DIRECTIONS:
Report the number of lines below in which the word "that" occurs. Nothing else is needed.

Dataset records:
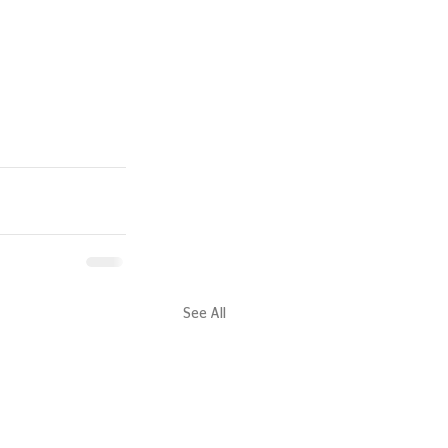
See All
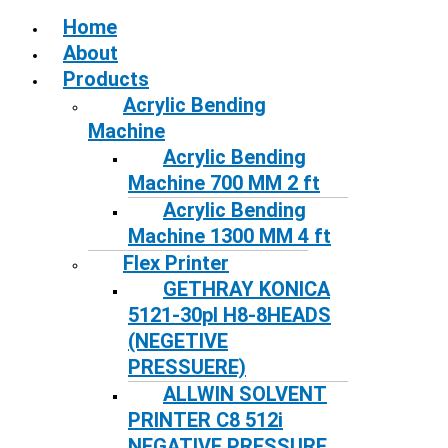
Home
About
Products
Acrylic Bending
Machine
Acrylic Bending
Machine 700 MM 2 ft
Acrylic Bending
Machine 1300 MM 4 ft
Flex Printer
GETHRAY KONICA
5121-30pl H8-8HEADS
(NEGETIVE
PRESSUERE)
ALLWIN SOLVENT
PRINTER C8 512i
NEGATIVE PRESSURE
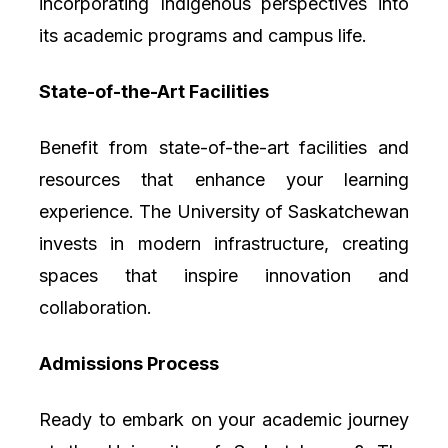
incorporating Indigenous perspectives into
its academic programs and campus life.
State-of-the-Art Facilities
Benefit from state-of-the-art facilities and
resources that enhance your learning
experience. The University of Saskatchewan
invests in modern infrastructure, creating
spaces that inspire innovation and
collaboration.
Admissions Process
Ready to embark on your academic journey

EXPECTED OUTPUT:
2